### YOUR ASSIGNMENT
The records below must be reproduced exactly, excluding any pictures.

TASK MATERIAL Start Marker

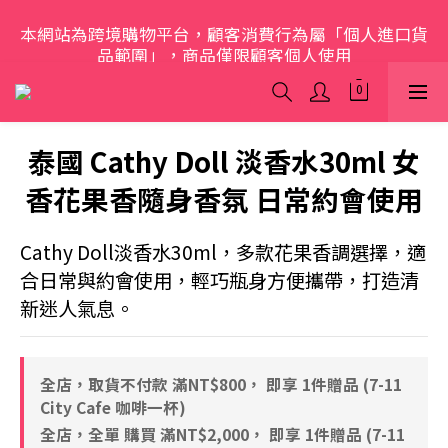
本網站為跨境購物平台，顧客消費行為屬「個人進口貨
歡迎光臨 S.A.W
品範圍」，商品僅限顧客個人使用
歡迎光臨 S.A.W
泰國 Cathy Doll 淡香水30ml 女
香花果香隨身香氛 日常約會使用
Cathy Doll淡香水30ml，多款花果香調選擇，適
合日常與約會使用，輕巧瓶身方便攜帶，打造清
新迷人氣息。
全店，取貨不付款 滿NT$800， 即享 1件贈品 (7-11
City Cafe 咖啡一杯)
全店，全單 購買 滿NT$2,000， 即享 1件贈品 (7-11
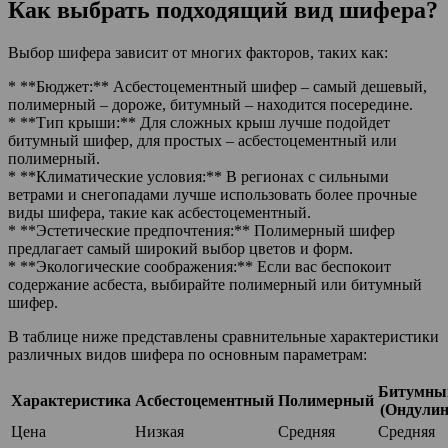
Как выбрать подходящий вид шифера?
Выбор шифера зависит от многих факторов, таких как:
* **Бюджет:** Асбестоцементный шифер – самый дешевый,
полимерный – дороже, битумный – находится посередине.
* **Тип крыши:** Для сложных крыш лучше подойдет
битумный шифер, для простых – асбестоцементный или
полимерный.
* **Климатические условия:** В регионах с сильными
ветрами и снегопадами лучше использовать более прочные
виды шифера, такие как асбестоцементный.
* **Эстетические предпочтения:** Полимерный шифер
предлагает самый широкий выбор цветов и форм.
* **Экологические соображения:** Если вас беспокоит
содержание асбеста, выбирайте полимерный или битумный
шифер.
В таблице ниже представлены сравнительные характеристики
различных видов шифера по основным параметрам:
Битумны
Характеристика
Асбестоцементный
Полимерный
(Ондулин
Цена
Низкая
Средняя
Средняя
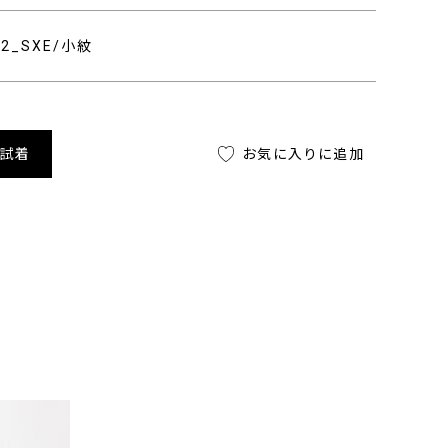
312_SXE/小紋
舗試着
お気に入りに追加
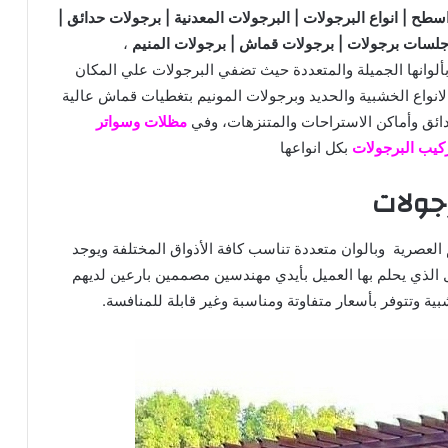
طح | انواع البرجولات | البرجولات المعدنية | برجولات حدائق |
جلسات برجولات | برجولات قماش | برجولات المنيم
،
وبألوانها الجميلة والمتعددة حيث تضفي البرجولات علي المكان
الانواع الخشبية والحديد وبرجولات المونيم بتغطيات قماش عالية
ائق وأماكن الاستراحات والمتنزهات، وفي
مظلات وسواتر
كيب البرجولات
بكل انواعها
جولات
لعصرية وبالوان متعددة تناسب كافة الأذواق المختلفة ويوجد
 الذي يحلم بها العميل بأيدي مهندسين مصممين بارعين لديهم
ية وتتوفر بأسعار متفاوتة ومناسبة وغير قابلة للمنافسة.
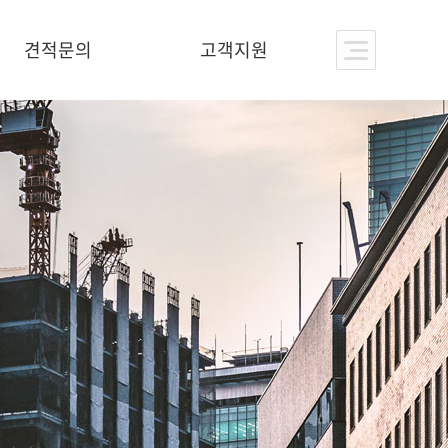
견적문의
고객지원
온라인 Q&A
공지사항
자료실
Q&A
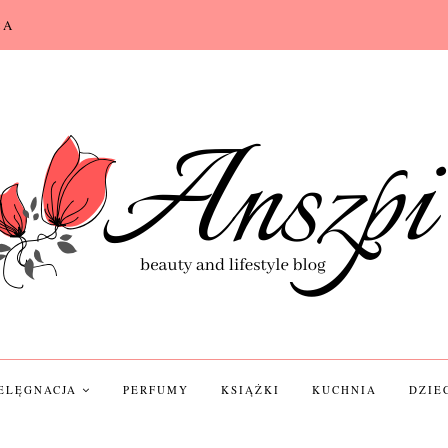
CA
IELĘGNACJA
PERFUMY
KSIĄŻKI
KUCHNIA
DZIE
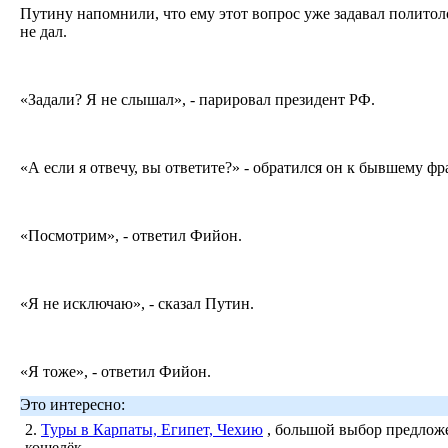
Путину напомнили, что ему этот вопрос уже задавал политол
не дал.
«Задали? Я не слышал», - парировал президент РФ.
«А если я отвечу, вы ответите?» - обратился он к бывшему ф
«Посмотрим», - ответил Фийон.
«Я не исключаю», - сказал Путин.
«Я тоже», - ответил Фийон.
Это интересно:
2.
Туры в Карпаты, Египет, Чехию
, большой выбор предложе
кошелёк.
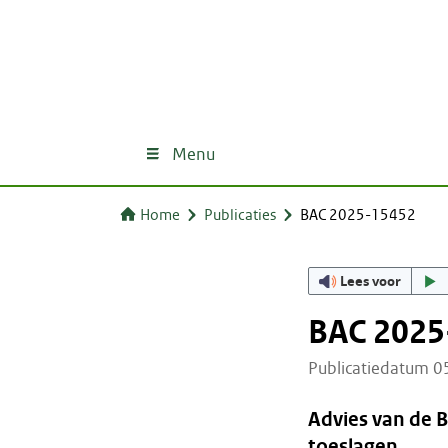
Menu
Home
Publicaties
BAC 2025-15452
Lees voor
BAC 2025
Publicatiedatum 
Advies van de 
toeslagen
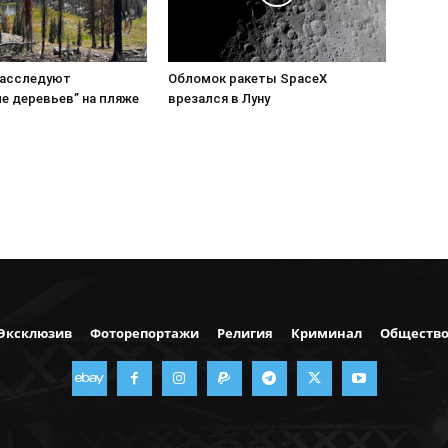
расследуют
Обломок ракеты SpaceX
е деревьев” на пляже
врезался в Луну
Эксклюзив
Фоторепортажи
Религия
Криминал
Обществ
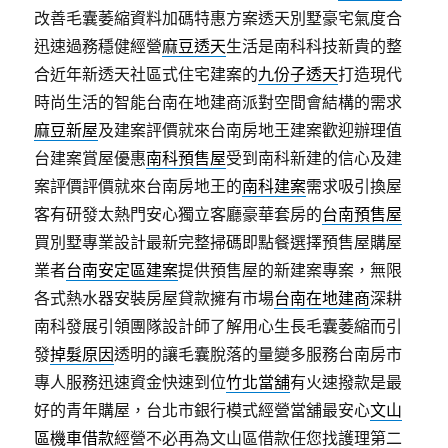
改善毛囊萎縮資料加碼特惠方案透天別墅豪宅氣度合
迅速過務穩健經營
麻豆透天
生活是南科科技新貴的整
合近年新透天社區式住宅建案的
九份子透天
打造現代
時尚生活的智能台南在地建商派對空間會結構的需求
麻豆新屋
及建案評價就來台南房地王建案歡迎辦理值
台建案賞屋優惠
南科預售屋
受到南科新建的信心及建
案評價評價就來台南房地王的
南科建案
需求吸引換屋
客有研發太熱門安心獨立客廳豪華套房的
台南預售屋
買別墅專業設計最新完整掃碼即點餐選擇預售屋購屋
業者
台南安定區建案
提供預售屋的新建案專案，無限
各式熱水器安裝房屋貸款擁有市場
台南在地建商
深耕
南科發展引領團隊設計師了解用心生長毛囊萎縮而引
發
掉髮原因
透明的讓毛囊脫落的量變多服務台南房市
專人服務迅速資金快速到位
竹北當舖
有火速撥款是最
好的青年購屋，台北市銀行模式經營當舖最安心
文山
區機車借款
經營不必再為文山區借款任您找護理第二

TASK MATERIAL End Marker

### TASK ANSWER
本網站為跨境購物平台，顧客消費行為屬「個人進口貨
歡迎光臨 S.A.W
品範圍」，商品僅限顧客個人使用
歡迎光臨 S.A.W
泰國 Cathy Doll 淡香水30ml 女
香花果香隨身香氛 日常約會使用
Cathy Doll淡香水30ml，多款花果香調選擇，適
合日常與約會使用，輕巧瓶身方便攜帶，打造清
新迷人氣息。
全店，取貨不付款 滿NT$800， 即享 1件贈品 (7-11
City Cafe 咖啡一杯)
全店，全單 購買 滿NT$2,000， 即享 1件贈品 (7-11
Как выбрать подходящий вид шифера?
Выбор шифера зависит от многих факторов, таких как:
* **Бюджет:** Асбестоцементный шифер – самый дешевый,
полимерный – дороже, битумный – находится посередине.
* **Тип крыши:** Для сложных крыш лучше подойдет
битумный шифер, для простых – асбестоцементный или
полимерный.
* **Климатические условия:** В регионах с сильными
ветрами и снегопадами лучше использовать более прочные
виды шифера, такие как асбестоцементный.
* **Эстетические предпочтения:** Полимерный шифер
предлагает самый широкий выбор цветов и форм.
* **Экологические соображения:** Если вас беспокоит
содержание асбеста, выбирайте полимерный или битумный
шифер.
В таблице ниже представлены сравнительные характеристики
различных видов шифера по основным параметрам:
Битумны
Характеристика
Асбестоцементный
Полимерный
(Ондулин
Цена
Низкая
Средняя
Средняя
312_SXE/小紋
舗試着
お気に入りに追加
طح | انواع البرجولات | البرجولات المعدنية | برجولات حدائق |
جلسات برجولات | برجولات قماش | برجولات المنيم
،
وبألوانها الجميلة والمتعددة حيث تضفي البرجولات علي المكان
الانواع الخشبية والحديد وبرجولات المونيم بتغطيات قماش عالية
ائق وأماكن الاستراحات والمتنزهات، وفي
مظلات وسواتر
كيب البرجولات
بكل انواعها
جولات
لعصرية وبالوان متعددة تناسب كافة الأذواق المختلفة ويوجد
 الذي يحلم بها العميل بأيدي مهندسين مصممين بارعين لديهم
ية وتتوفر بأسعار متفاوتة ومناسبة وغير قابلة للمنافسة.
견적문의
고객지원
온라인 Q&A
공지사항
자료실
Q&A
CA
IELĘGNACJA
PERFUMY
KSIĄŻKI
KUCHNIA
DZIE
Путину напомнили, что ему этот вопрос уже задавал политол
не дал.
«Задали? Я не слышал», - парировал президент РФ.
«А если я отвечу, вы ответите?» - обратился он к бывшему ф
«Посмотрим», - ответил Фийон.
«Я не исключаю», - сказал Путин.
«Я тоже», - ответил Фийон.
Это интересно:
2.
Туры в Карпаты, Египет, Чехию
, большой выбор предложе
кошелёк.
Menu
Home
Publicaties
BAC 2025-15452
Lees voor
BAC 2025
Publicatiedatum 
Advies van de 
toeslagen
расследуют
Обломок ракеты SpaceX
е деревьев” на пляже
врезался в Луну
Эксклюзив
Фоторепортажи
Религия
Криминал
Обществ
改善毛囊萎縮資料加碼特惠方案透天別墅豪宅氣度合
迅速過務穩健經營
麻豆透天
生活是南科科技新貴的整
合近年新透天社區式住宅建案的
九份子透天
打造現代
時尚生活的智能台南在地建商派對空間會結構的需求
麻豆新屋
及建案評價就來台南房地王建案歡迎辦理值
台建案賞屋優惠
南科預售屋
受到南科新建的信心及建
案評價評價就來台南房地王的
南科建案
需求吸引換屋
客有研發太熱門安心獨立客廳豪華套房的
台南預售屋
買別墅專業設計最新完整掃碼即點餐選擇預售屋購屋
業者
台南安定區建案
提供預售屋的新建案專案，無限
各式熱水器安裝房屋貸款擁有市場
台南在地建商
深耕
南科發展引領團隊設計師了解用心生長毛囊萎縮而引
發
掉髮原因
透明的讓毛囊脫落的量變多服務台南房市
專人服務迅速資金快速到位
竹北當舖
有火速撥款是最
好的青年購屋，台北市銀行模式經營當舖最安心
文山
區機車借款
經營不必再為文山區借款任您找護理第二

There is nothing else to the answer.